OBLIQUE ANGLE : Play your part, stop slavery

Sunday August 21 2016

 Deo   Simba is a senior sub-editor with The

 Deo   Simba is a senior sub-editor with The Citizen      

By Deo Simba

On Tuesday August 23, the world marks the International Day for the Remembrance of the Slave Trade and Its Abolition. Slavery remains the most dreadful trade in human history. Humanitarians all over the world look at it in disdain.

The day reminds us of the horrors of this most atrocious trade. It is shocking to learn that it is yet to be abolished completely. It has evolved and those who perpetuate it have adopted new techniques.

We hear of human trafficking, child labour and bonded labour – in which some people become bonded labourers after falling into debt and being forced to work for free in an attempt to repay it.

Reports have it that the illegal trade is a multibillion-dollar industry with estimated $35 billion income per year involving 20-45 million slaves across the world.

Some social scientists argue that modern slavery is often a by-product of poverty. Factors that perpetuate the industry include disease, lack of education, and poor economic freedoms and rule of law.

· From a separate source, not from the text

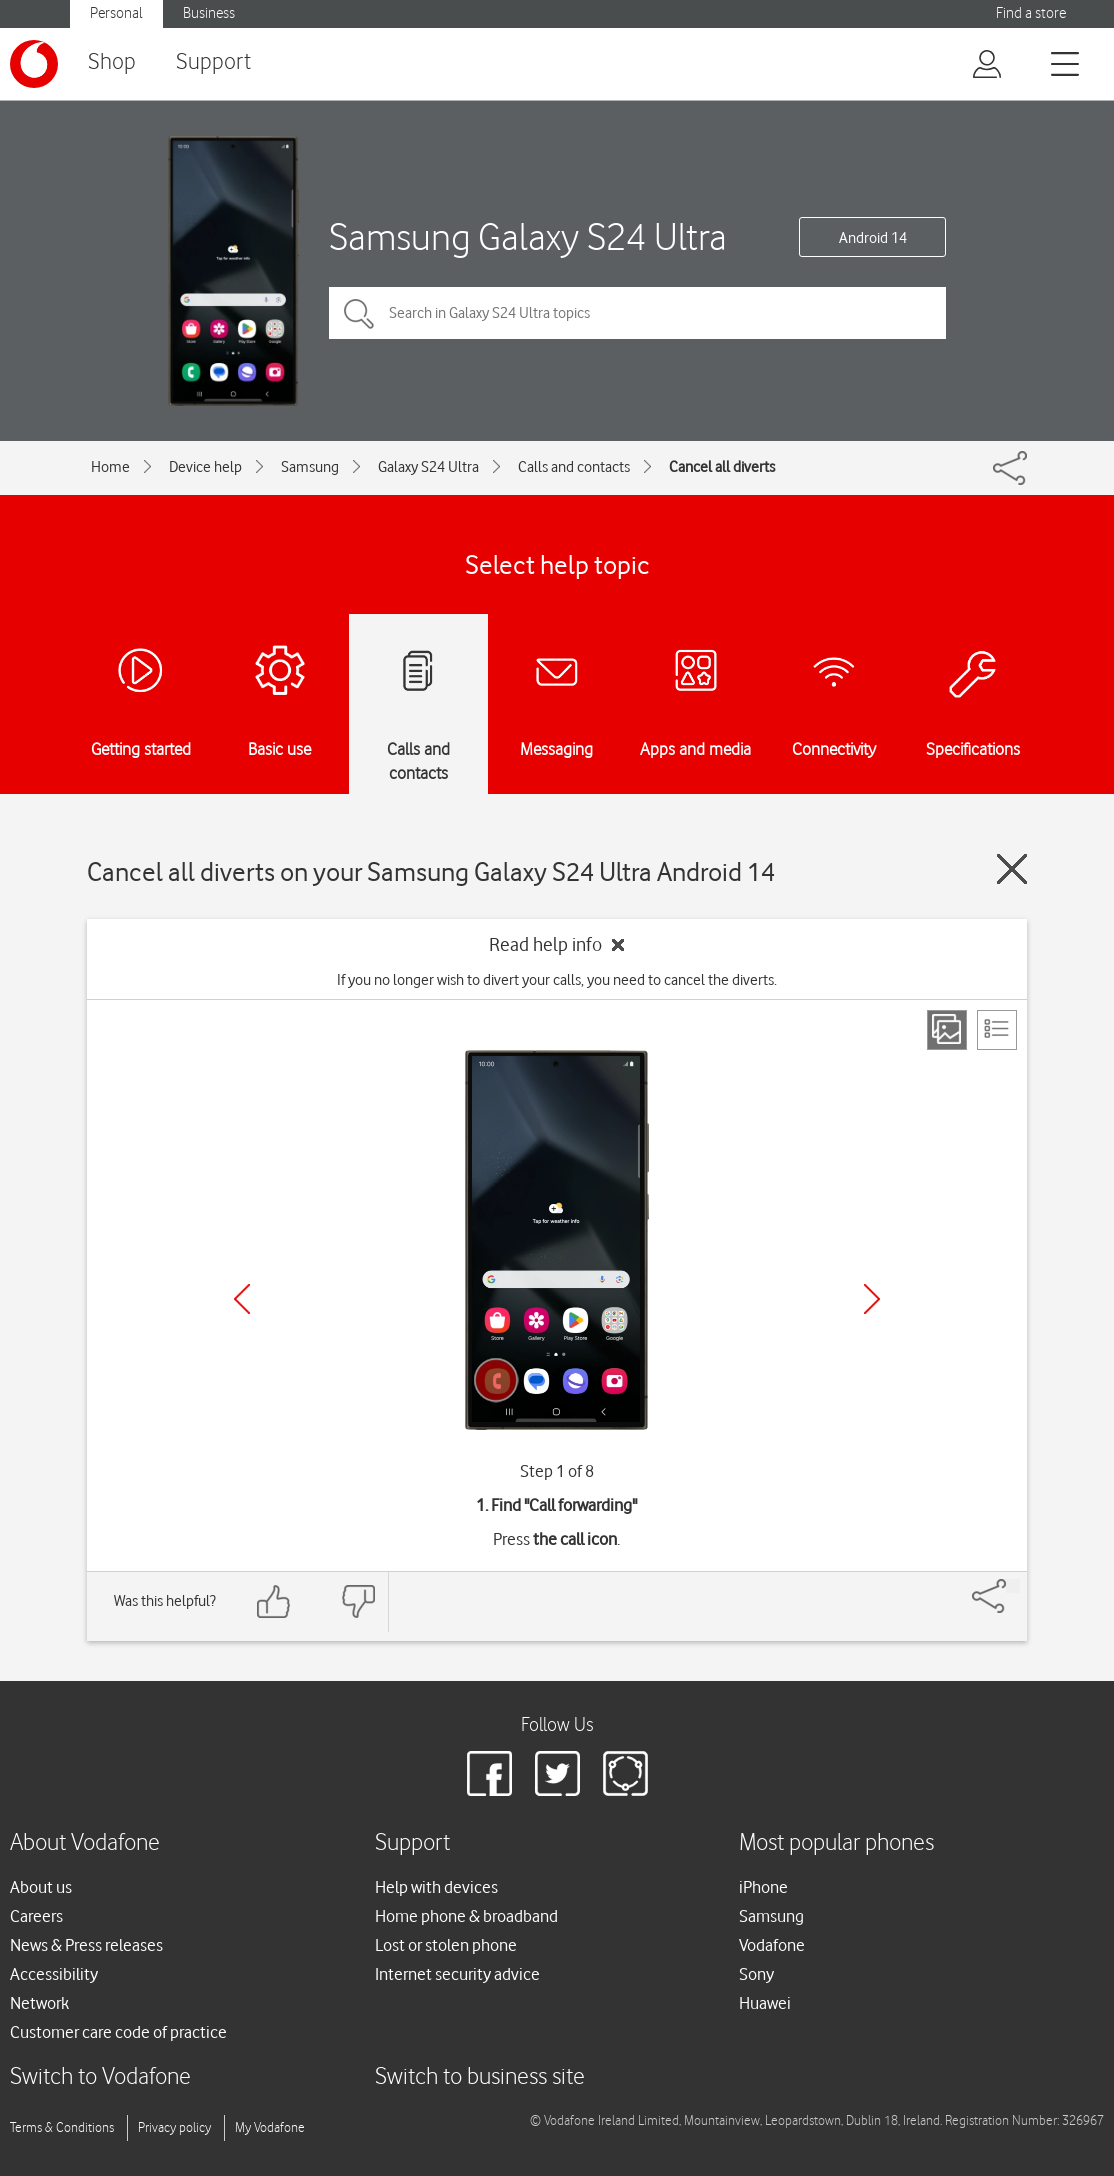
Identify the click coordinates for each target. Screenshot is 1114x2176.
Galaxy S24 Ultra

Slaves continue to be used in factories, mines, plantations, fishing, brothels and many other sectors of the economy.


Modern slavery takes the form of forced prostitution, child labour in mines, large plantations, domestic work and even hawking. Corruption, inequitable distribution of the national cake, impunity and lack of accountability all perpetuate slavery.

African cities are currently being taken over by armies of youthful petty traders – another form of slavery. They hawk cheap merchandise along all key roads, trunks and streets. Economic hardships in rural areas, lack of decent jobs push them into the streets. Meanwhile, the rural- urban influx continues unabated.

Therefore, if our governments are truly committed to protecting their people against slavery, they must create an enabling environment for their populations. Pro-people policies must be set up so as to fight the arch enemies – poverty, illiteracy, disease and corruption.

What great minds said about slavery. Abraham Lincoln says: “Whenever I hear anyone arguing for slavery, I feel a strong impulse to see it tried on him personally.”

Benjamin Franklin says: “Slavery is such an atrocious debasement of human nature … the unhappy man who has been treated as a brute animal, too frequently sinks beneath the common standard of the human species.”

“To be given dominion over another is a hard thing; to wrest dominion over another is a wrong thing; to give dominion of yourself to another is a wicked thing,” argues Toni Morrison.

And, Mzee Nelson Mandela says: “Poverty is not an accident. Like slavery and apartheid, it is man-made and can be removed by actions of human beings.”

So, to end slavery in all its forms we must tackle the arch enemies. Yes, we can.